There doesn’t seem to be a lot on the Web about this emergency device, but there are a few things you should know. Most importantly, these injectors are used to treat anaphylaxis, which is “a serious allergic reaction that is rapid in onset and may cause death,” according to www.foodallergy.org. Causes include allergies to food, medication, insect stings and latex.

Symptoms include skin symptoms, swollen lips, difficulty breathing, reduced blood pressure and gastrointestinal symptoms, like vomiting and diarrhea, according to www.foodallergy.org.

In 2001 in California schools, the California Department of Education required school personnel to be able to administer the injectors in emergencies, since there were a lot of cases of anaphylaxis.

Here are the symptoms the California Department of Education (CDE) lists for anaphylaxis:

- Hives
- Itching (of any part of the body)
- Swelling (of any body parts)
- Red, watery eyes
- Runny nose
- Vomiting
- Diarrhea
- Stomach cramps
- Change of voice
- Coughing
- Wheezing
- Throat tightness or closing
- Difficulty swallowing
- Difficulty breathing
- Sense of doom
- Dizziness
- Fainting or loss of consciousness
- Change of color

According to the CDE, the effects of the EpiPen, a brand of injectors, the relief of anaphylaxis only lasts 10 to 15 minutes, so someone should call 911 right away. However, you could save a life by relieving these symptoms temporarily if done the right way.
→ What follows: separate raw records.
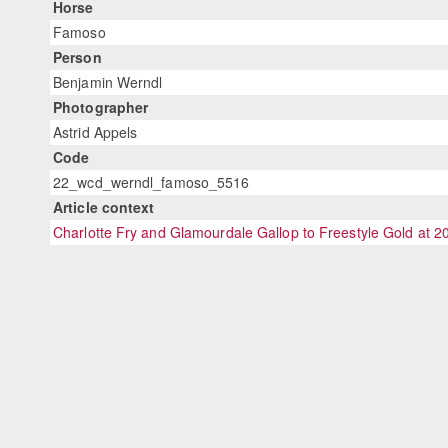
Horse
Famoso
Person
Benjamin Werndl
Photographer
Astrid Appels
Code
22_wcd_werndl_famoso_5516
Article context
Charlotte Fry and Glamourdale Gallop to Freestyle Gold at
Here are some steps a person must go through in order to administer the epinephrine auto-injector, according to the CDE:

1) Make sure the person is sitting down and calm, since this will help reduce the spread of the allergen in the person’s body. Call 911.

2) Grab the injector firmly with one hand and pull off the gray safety cap (for the EpiPen).

3) Hold the black tip near the outer thigh of the person. Don’t put any body parts over the black tip. If someone gets poked, go to an emergency room.

4) “Swing and jab” the black tip forcefully into the outer bare thigh. The injector should be at a 90-degree angle, or perpendicular to the thigh. There should be a click. Although it’s better to not have clothes on the area, the injector can still get through if needed.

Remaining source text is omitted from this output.